Post

A new dawn in UK rail analysis - Connecting to the Darwin Push Port

A new dawn in UK rail analysis - Connecting to the Darwin Push Port

Welcome

Hello! Over the last few months I have been designing a system to ingest data from National Rail’s Push Port feeds. These feeds contain data relating to all trains running across Network Rail track in the UK. I hope this dataset will allow fellow train and data enthusiasts to explore the weird and wonderful world of rail in the UK - along with holding higher powers accountable for how they run the railway.

In this first post, I wanted to cover the initial stages of development against the National Rail push port feeds.

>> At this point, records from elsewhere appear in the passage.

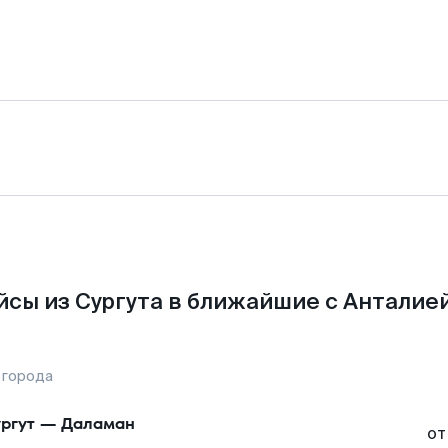
сы из Сургута в ближайшие с Анталие
 города
ргут
—
Даламан
от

This is a programmatic feed, so if you want to follow along you will need some software knowledge.

Connecting to the feed

First visit https://opendata.nationalrail.co.uk/ and sign up for an account. Once approved, you will be provided a username and password to connect with. There are several ways you can access train movements data - either through a daily FTP download or via Push Port (which is essentially a live feed). In this blog we’re going to be using the latter - although it does drastically increase application complexity - you’ve been warned!

Installing poetry

I use poetry for python environment management. Make sure you’ve installed poetry on your system before proceeding. Installation instructions can be found here: https://python-poetry.org/docs/.

OS

I use macOS in this tutorial, but all commands should be portable to other unix-like systems. For Windows users, you will need to find the analogous commands yourself!

Setup

Over the last few months I have been building up a repository of code which I have found useful when running analysis across the datasets. This repository is organised into a set of python modules each of which can be independently installed via poetry. In this first example, we will use the clients module which implements a method to connect to the Darwin Push Port feeds.

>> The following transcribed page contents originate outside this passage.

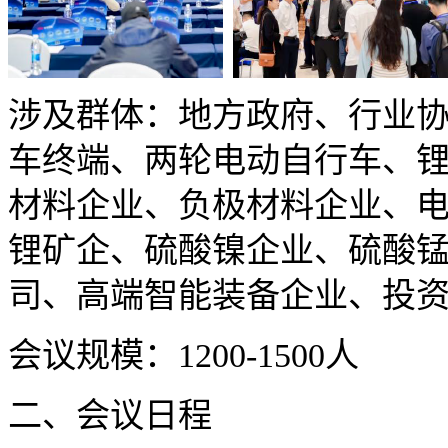
涉及群体：地方政府、行业
车终端、两轮电动自行车、
材料企业、负极材料企业、
锂矿企、硫酸镍企业、硫酸
司、高端智能装备企业、投
会议规模：1200-1500人
二、会议日程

First you need to clone this (https://github.com/iiAnderson/darwin-connect) repository and run install the poetry environment within the example folder.

1
2
3
4
5
git clone https://github.com/iiAnderson/darwin-connect

cd darwin-connect/example

poetry install

This should setup your poetry environment. Once this is done set your national rail username and password as environment variables

1
2
export DARWIN_USERNAME=XXX
export DARWIN_PASSWORD=YYY

You should now be able to run the below command and connect directly to the feed.

1
poetry run python3 cli.py

If you connect succesfully, then you should see lots of JSON being printed in your command line. These are the raw data packets (well.. nearly, they actually arrive in XML format) from the Darwin rail system - and allow you to see live movement of trains across the network.